> [Exercise prompt]:
All lines in the records below with the word "businesses" must be returned.
Data listing below:
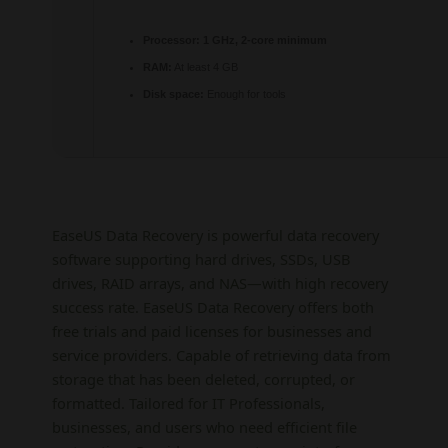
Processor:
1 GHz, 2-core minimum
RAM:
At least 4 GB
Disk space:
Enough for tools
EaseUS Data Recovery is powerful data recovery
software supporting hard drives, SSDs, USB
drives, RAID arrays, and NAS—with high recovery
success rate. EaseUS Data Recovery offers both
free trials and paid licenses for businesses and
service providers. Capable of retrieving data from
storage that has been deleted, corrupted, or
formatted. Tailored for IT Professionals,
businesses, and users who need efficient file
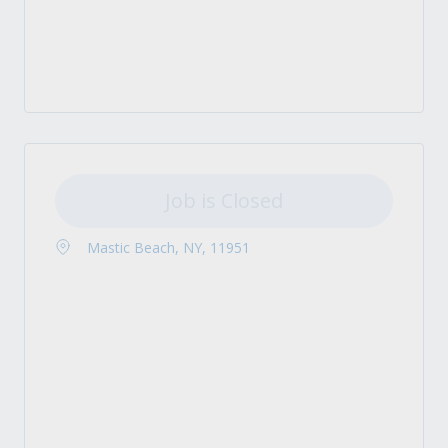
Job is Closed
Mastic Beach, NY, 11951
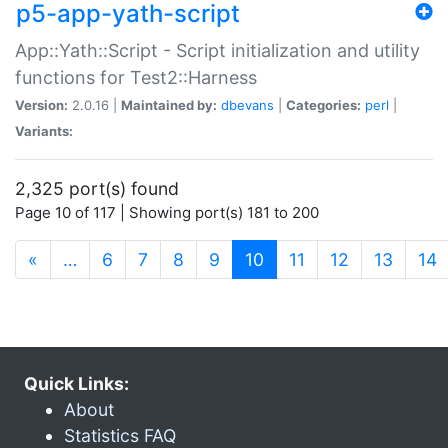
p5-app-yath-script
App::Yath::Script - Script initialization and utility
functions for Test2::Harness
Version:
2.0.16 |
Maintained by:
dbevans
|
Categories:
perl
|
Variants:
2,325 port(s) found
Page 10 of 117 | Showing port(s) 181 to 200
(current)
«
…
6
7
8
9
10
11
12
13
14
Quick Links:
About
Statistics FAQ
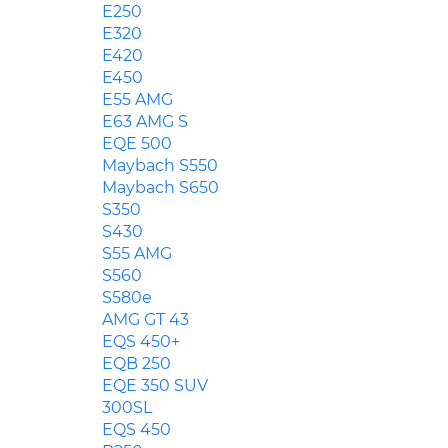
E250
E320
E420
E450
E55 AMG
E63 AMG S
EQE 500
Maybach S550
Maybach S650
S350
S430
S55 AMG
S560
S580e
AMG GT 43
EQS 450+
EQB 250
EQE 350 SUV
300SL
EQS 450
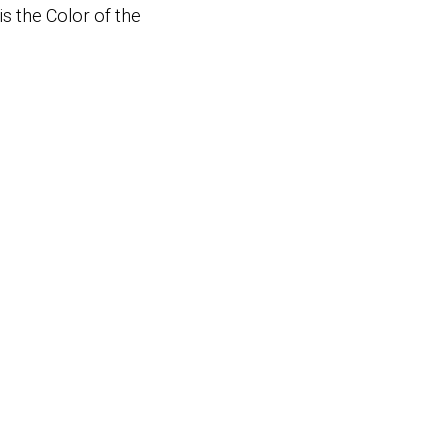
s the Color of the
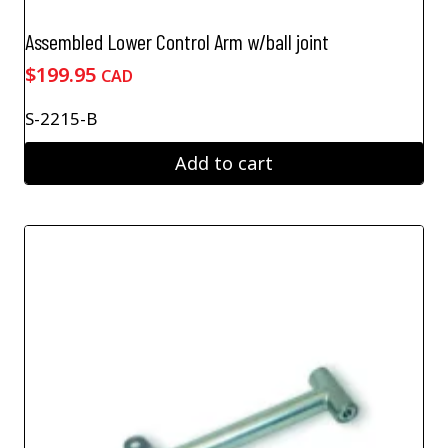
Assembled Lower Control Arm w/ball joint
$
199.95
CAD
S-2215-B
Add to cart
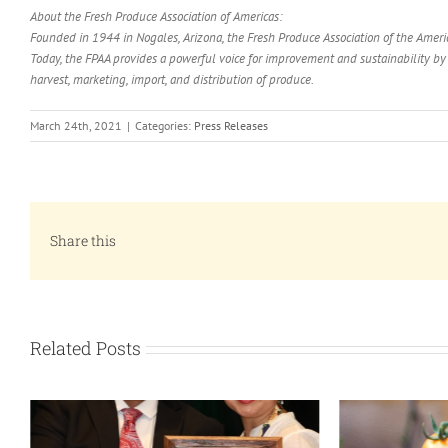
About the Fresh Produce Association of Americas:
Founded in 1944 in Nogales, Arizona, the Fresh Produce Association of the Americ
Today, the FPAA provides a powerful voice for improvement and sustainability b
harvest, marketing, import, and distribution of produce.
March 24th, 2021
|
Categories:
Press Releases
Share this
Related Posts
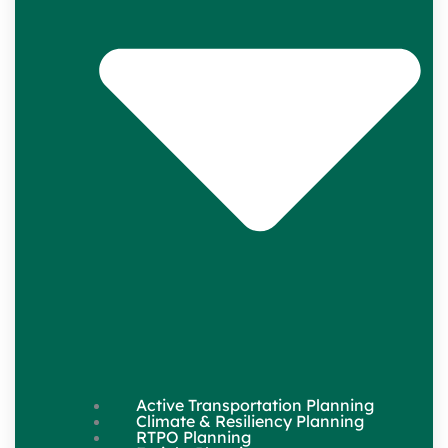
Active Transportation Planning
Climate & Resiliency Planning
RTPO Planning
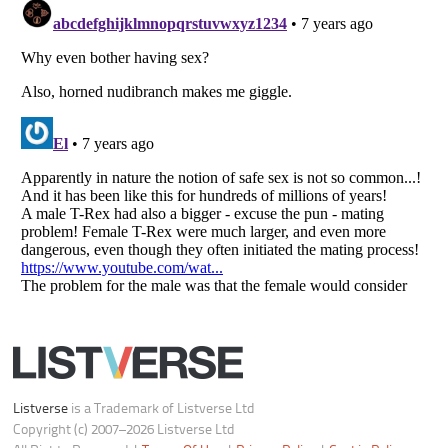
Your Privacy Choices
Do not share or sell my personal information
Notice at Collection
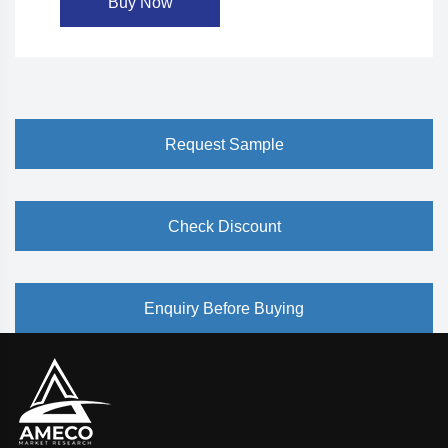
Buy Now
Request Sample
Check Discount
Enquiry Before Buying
End of Data listing.
> [Written answer]:
free trials and paid licenses for businesses and
businesses, and users who need efficient file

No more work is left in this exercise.